◆ **Task instructions**:
From the records below, please print only the lines from the one containing "Alumnos de Mano Amiga" through the one containing "masih berhati-hati dalam", both included. Skip the pictures.

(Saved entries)
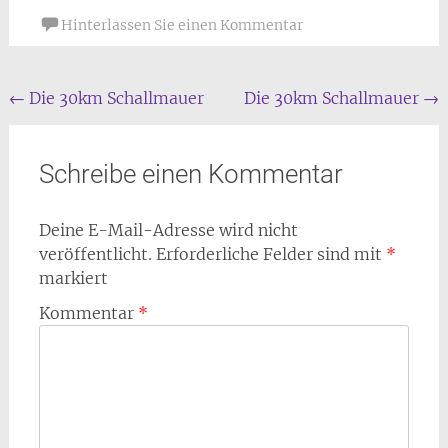
Hinterlassen Sie einen Kommentar
Beitrags
←
Die 30km Schallmauer
Die 30km Schallmauer
→
Navigation
Schreibe einen Kommentar
Deine E-Mail-Adresse wird nicht
veröffentlicht.
Erforderliche Felder sind mit
*
markiert
Kommentar
*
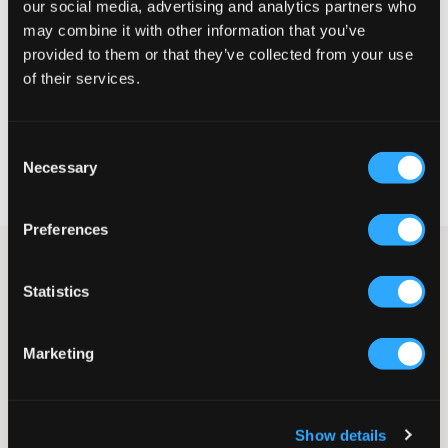
our social media, advertising and analytics partners who
Petit
Parfait
Grande
may combine it with other information that you’ve
provided to them or that they’ve collected from your use
of their services.
CHOISIR LA TAILLE
Consent
Livraison gratuite à partir de 69 €
Necessary
Selection
Garantie de remboursement pendant 60 jours
Livraisons rapides
Preferences
Sweatshirt d’Adidas Originals avec grand imprimé sur le
devant. C’est un vêtement classique qui ne se démodera jamais.
Statistics
Doux, agréable et sportif !
Sweatshirt
Col rond
Marketing
Logo imprimé
Bords-côtes aux poignets et à la taille
Couleur : Black
Show details
Numéro d'article
:
110766-001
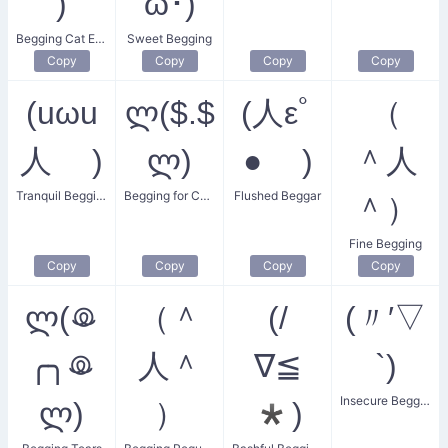
)
ω･)
Begging Cat Eyes
Sweet Begging
Copy
Copy
Copy
Copy
(uωu
ლ($.$
(人εﾟ
（
人 )
ლ)
● )
＾人
Tranquil Begging
Begging for Coins
Flushed Beggar
＾）
Fine Begging
Copy
Copy
Copy
Copy
ლ(ꖘ
（＾
(/
(〃′▽
╭╮ꖘ
人＾
∇≦
`)
Insecure Begging Smile
ლ)
）
*)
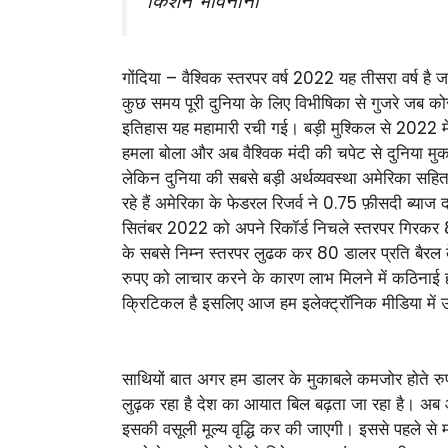
किशन भावनानी
गोंदिया – वैश्विक स्तरपर वर्ष 2022 यह तीसरा वर्ष है जब द
कुछ समय पूरी दुनिया के लिए विभीषिका से गुजरे जब कोर
इतिहास यह महामारी रची गई। बड़ी मुश्किल से 2022 मे
हमला बोला और अब वैश्विक मंदी की चपेट से दुनिया मुकाबला
लेकिन दुनिया की सबसे बड़ी अर्थव्यवस्था अमेरिका सहित
रहे हैं अमेरिका के फेडरल रिजर्व ने 0.75 फ़ीसदी ब्य
सितंबर 2022 को अपने रिकॉर्ड निचले स्तरपर गिरकर 81
के सबसे निम्न स्तरपर लुढक कर 80 डालर प्रति बैरल क
रुपए को लाचार करने के कारण लाभ मिलने में कठिनाई ह
क्रिटिकल है इसलिए आज हम इलेक्ट्रॉनिक मीडिया में उ
साथियों बात अगर हम डालर के मुकाबले कमजोर होते रुप
लुढ़क रहा है देश का आयात बिल बढ़ता जा रहा है। अब आय
इसकी वसूली मूल्य वृद्धि कर की जाएगी। इससे पहले से म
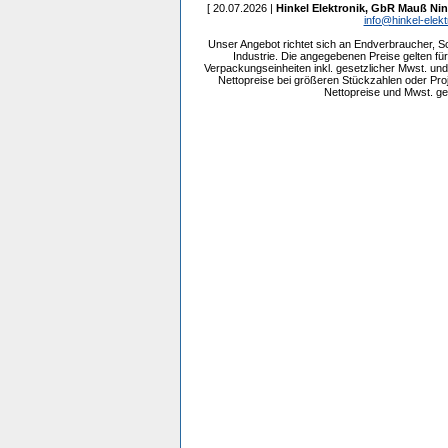
[ 20.07.2026 |
Hinkel Elektronik, GbR Mauß Nin
info@hinkel-elekt
Unser Angebot richtet sich an Endverbraucher, 
Industrie. Die angegebenen Preise gelten f
Verpackungseinheiten inkl. gesetzlicher Mwst. und 
Nettopreise bei größeren Stückzahlen oder Pr
Nettopreise und Mwst. get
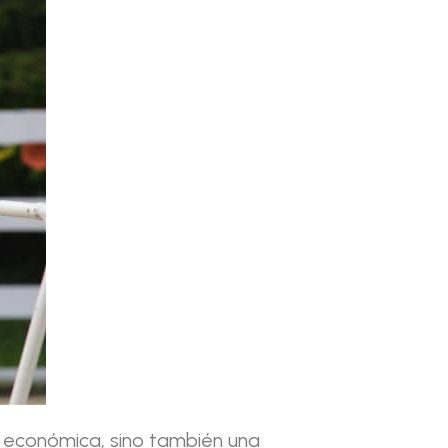
 económica, sino también una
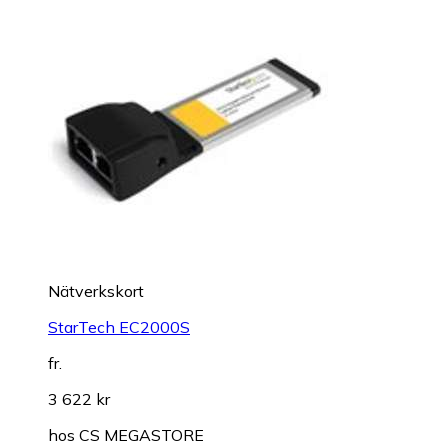
Nätverkskort
StarTech EC2000S
fr.
3 622 kr
hos
CS MEGASTORE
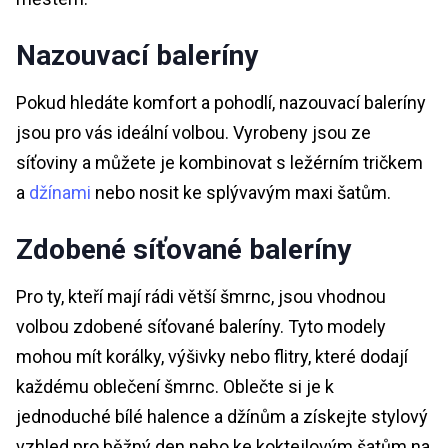
Nazouvací baleríny
Pokud hledáte komfort a pohodlí, nazouvací baleríny
jsou pro vás ideální volbou. Vyrobeny jsou ze
síťoviny a můžete je kombinovat s ležérním tričkem
a
džínami
nebo nosit ke splývavým maxi šatům.
Zdobené síťované baleríny
Pro ty, kteří mají rádi větší šmrnc, jsou vhodnou
volbou zdobené síťované baleríny. Tyto modely
mohou mít korálky, výšivky nebo flitry, které dodají
každému oblečení šmrnc. Oblečte si je k
jednoduché bílé halence a džínům a získejte stylový
vzhled pro běžný den nebo ke koktejlovým šatům na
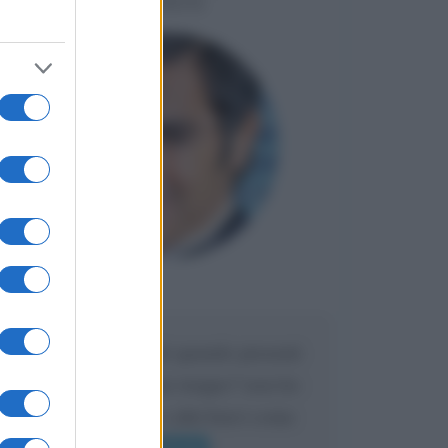
LIORNI
Maria
DA:
Caro Liorni perché quando presenti
l'eredità urli sempre troppo? non ho
mai sentito Mike o altri bravi come
lui gridare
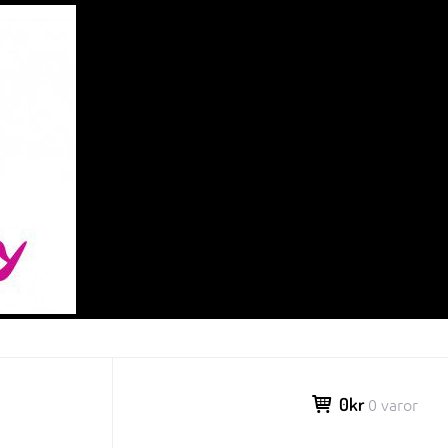
0kr
0 varor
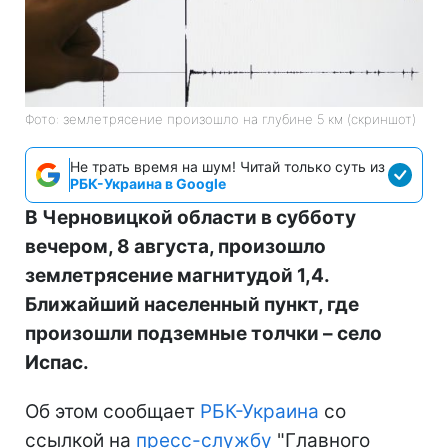
Фото: землетрясение произошло на глубине 5 км (скриншот)
Не трать время на шум! Читай только суть из
РБК-Украина в Google
В Черновицкой области в субботу
вечером, 8 августа, произошло
землетрясение магнитудой 1,4.
Ближайший населенный пункт, где
произошли подземные толчки – село
Испас.
Об этом сообщает
РБК-Украина
со
ссылкой на
пресс-службу
"Главного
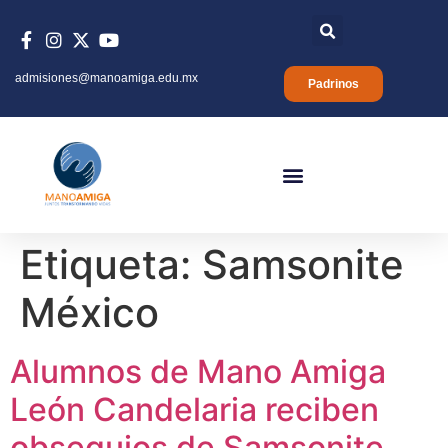
admisiones@manoamiga.edu.mx
Padrinos
Etiqueta:
Samsonite
México
Alumnos de Mano Amiga
León Candelaria reciben
obsequios de Samsonite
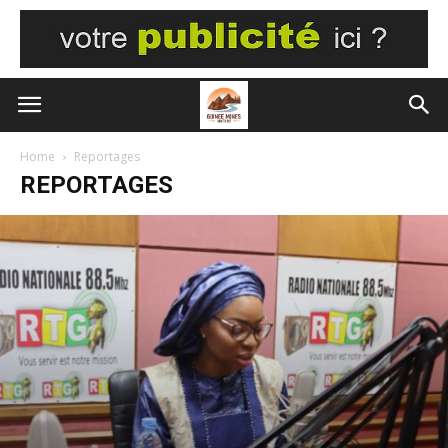
Home
Reportages
REPORTAGES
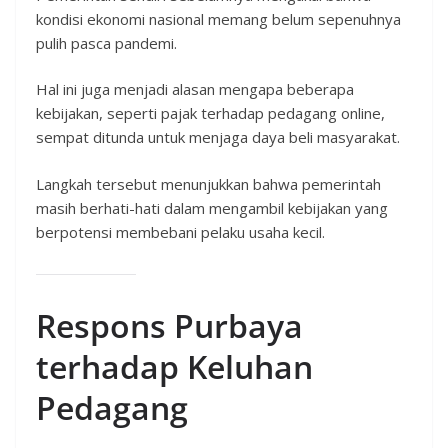
kondisi ekonomi nasional memang belum sepenuhnya
pulih pasca pandemi.
Hal ini juga menjadi alasan mengapa beberapa
kebijakan, seperti pajak terhadap pedagang online,
sempat ditunda untuk menjaga daya beli masyarakat.
Langkah tersebut menunjukkan bahwa pemerintah
masih berhati-hati dalam mengambil kebijakan yang
berpotensi membebani pelaku usaha kecil.
Respons Purbaya
terhadap Keluhan
Pedagang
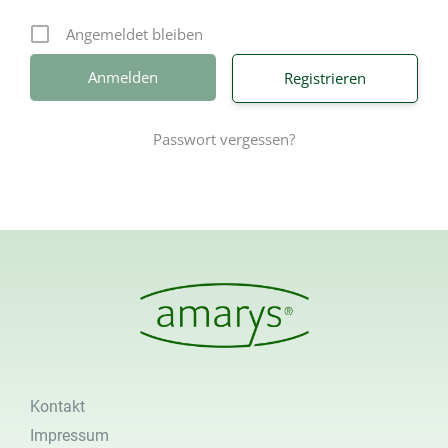
Angemeldet bleiben
Registrieren
Passwort vergessen?
Kontakt
Impressum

◆ **Completed exercise**:
Alumnos de Mano Amiga
León Candelaria reciben
obsequios de Samsonite
Home
Reportages
REPORTAGES
kondisi ekonomi nasional memang belum sepenuhnya
pulih pasca pandemi.
Hal ini juga menjadi alasan mengapa beberapa
kebijakan, seperti pajak terhadap pedagang online,
sempat ditunda untuk menjaga daya beli masyarakat.
Langkah tersebut menunjukkan bahwa pemerintah
masih berhati-hati dalam mengambil kebijakan yang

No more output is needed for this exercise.